Other forward-looking indicators of activity and employment are troubled by month-to-month volatility. The ISM services survey is a case in point. Both the headline and employment measures were robust in June, respectively 53.9 and 53.1. However, over the past year, they have each traded wide ranges, 49.2-54.0 for employment and 49.2-56.4 for activity. Also, at its current level, the activity measure is 2.8pts below the average of the 5 years preceding the pandemic. On that basis, it is unsurprising that the price measures from the ISM surveys continue to retreat, pointing to a sustained downtrend in inflation.
The ISM manufacturing survey meanwhile was unquestionably weak in June, deteriorating to 46.0, a full 8pts below the 5-year pre-pandemic average. Further, June’s weakness was broad based, as production, employment, export orders and prices all deteriorated. All manufacturing sub-indices are now in contractionary territory. While there was an improvement in new orders in the month, the sub-index is almost 11pts below its 5-year pre-COVID average.

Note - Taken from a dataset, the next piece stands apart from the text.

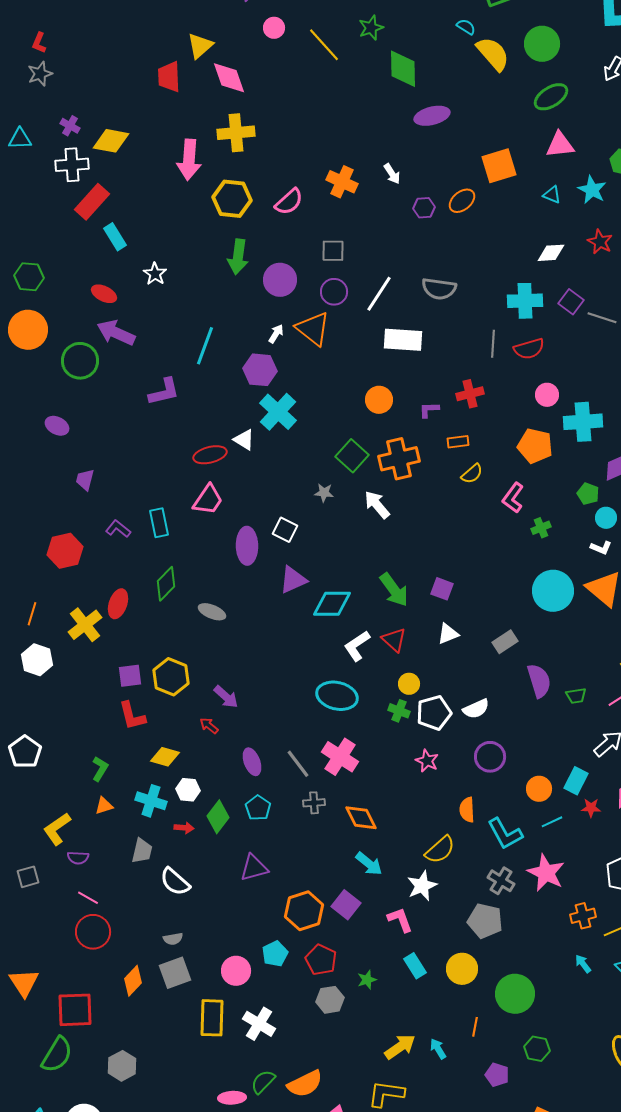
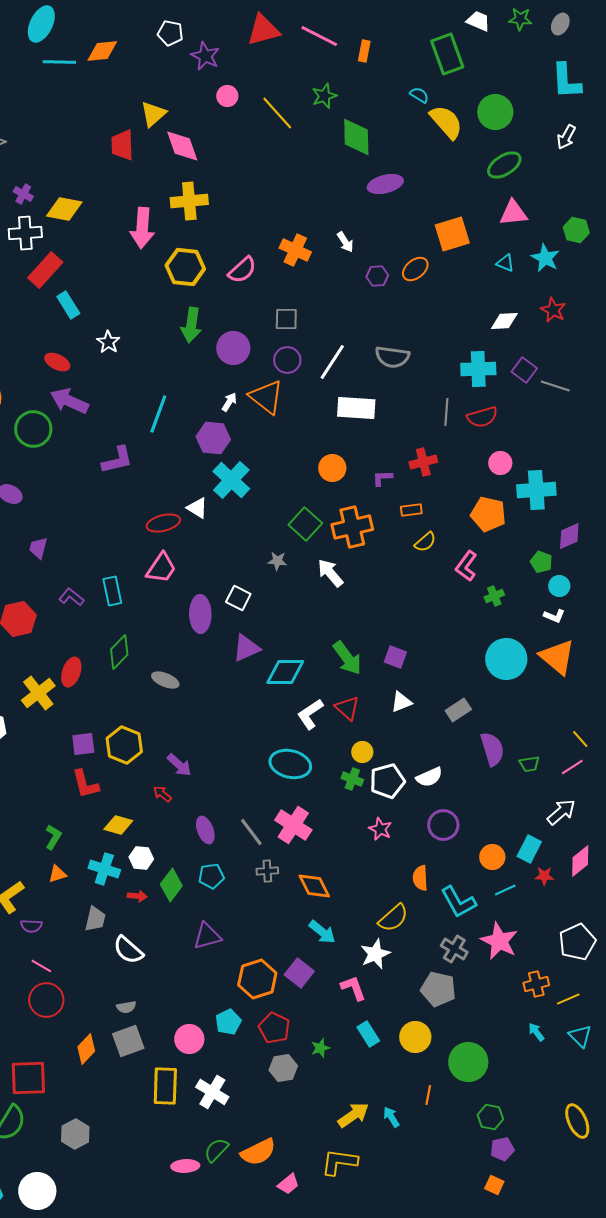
cyan pentagon: (258, 808) -> (211, 876), turned 30
purple pentagon: (497, 1075) -> (502, 1149), moved, turned -30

Of the other US data to hand, new factory orders rose a modest 0.3%mth, though ex-transportation, factory orders slipped 0.5%mth. The strong 3.8%mth jump in transportation reflects broad global trends: an uptick in car manufacturing as manufacturers seek to fulfill a backlog of existing orders; and the ramping up of EV production. Residential construction spending meanwhile grew 2.1%mth in April, driving a 0.9%mth increase in total spending. Increased demand for housing and limited inventory warrant continued growth in residential construction.
Out late last Friday, China’s official NBS PMIs are also worthy of note. Both the services and manufacturing PMIs were in line with the market’s downbeat expectations at 53.2 and 49.0 and so were taken as further evidence of downside risks to the outlook. However, contrasted against the above outcomes for the US as well as China’s pre-pandemic experience, these outcomes actually speak of resilience – the NBS manufacturing survey being just 1.5pts below the average of the 5 years to 2019 against the US ISM’s -8pts. In stark contrast to the US data, Chinese manufacturing also continues to expand capacity, fixed asset investment in May up 6%yr year-to-date. Within the sector, value add is also on the rise, high-tech sector investment growing 15%yr year-to-date.
Those in the market anticipating a surge in policy measures from Chinese authorities are therefore likely to be disappointed as progress towards the Central Government’s long-term ambitions continue to be made. Instead a multi-faceted but passive approach is likely to incentivise local government authorities, SOEs and the private sector to move the economy forward.